Banks cannot ignore the advantages in the long run and should take action
In summary, the following can be said: Improvements in the communication on the part of the cloud providers regarding legal security will promote a more genuine interest of banks in cloud computing. Proactively offering guarantees regarding the compliance with regulatory requirements and data protection provisions could be such an improvement. But above all, the geographical specification/limitation of the physical data storage locations, which is already possible in terms of technology, would be an important step. In this context, the trust of banks could be strengthened in particular by means of certifications by trustworthy third parties.

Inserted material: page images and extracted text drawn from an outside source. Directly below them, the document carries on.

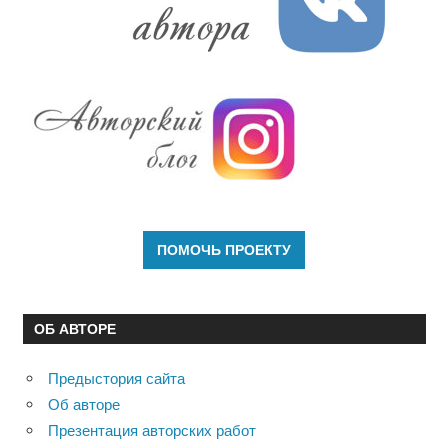
ОБ АВТОРЕ
Предыстория сайта
Об авторе
Презентация авторских работ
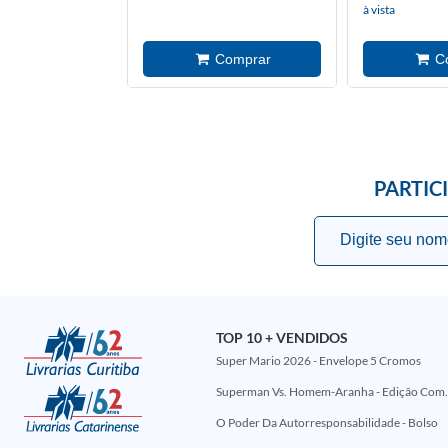
à vista
PARTIC
TOP 10 + VENDIDOS
Super Mario 2026 - Envelope 5 Cromos
Superman Vs. Homem-Aranha - Edi
O Poder Da Autorresponsabilidade - Bolso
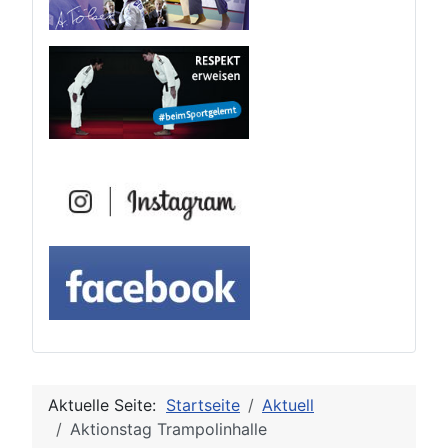
Aktuelle Seite:
Startseite
Aktuell
Aktionstag Trampolinhalle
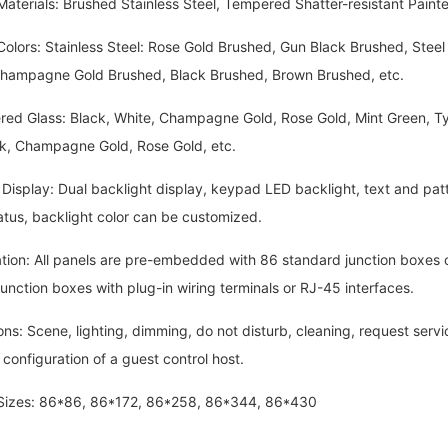
rials: Brushed Stainless Steel, Tempered Shatter-resistant Painted
rs: Stainless Steel: Rose Gold Brushed, Gun Black Brushed, Steel 
hampagne Gold Brushed, Black Brushed, Brown Brushed, etc.
lass: Black, White, Champagne Gold, Rose Gold, Mint Green, Tycoo
ack, Champagne Gold, Rose Gold, etc.
play: Dual backlight display, keypad LED backlight, text and patter
atus, backlight color can be customized.
on: All panels are pre-embedded with 86 standard junction boxes 
unction boxes with plug-in wiring terminals or RJ-45 interfaces.
 Scene, lighting, dimming, do not disturb, cleaning, request service
 configuration of a guest control host.
es: 86*86, 86*172, 86*258, 86*344, 86*430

Cloud computing has long become more than just a hype. It holds opportunities that should be seized at an early stage. Against the backdrop of the increasing cost pressure, banks should not close their minds categorically to cloud computing and stand idly by, but should actively gather experience and explore new possibilities. Assuming a systematic focus on their core competencies and continuing cost pressure, banks will not be able to forego the benefits of cloud computing in the medium to long term. Therefore, they should continue to promote standardization plans and should prepare for the use of cloud services. Considering all individual layers and details, sensible use cases for cloud computing should be examined. For example, sensitive data and applications can remain in the dedicated private cloud, while Sales can profit significantly from the flexibility of cloud computing and the resulting short time to market in the development of new services, especially in mobile banking. Depending on the field of application, suitable service and operating models should be identified and used in order to enhance competitiveness. In order to build and strengthen mutual trust, it is recommendable to begin with outsourcing uncritical standard functions (e.g. payroll, office or communication applications) to selected providers. The experience gathered from such projects forms a solid basis for greater endeavors.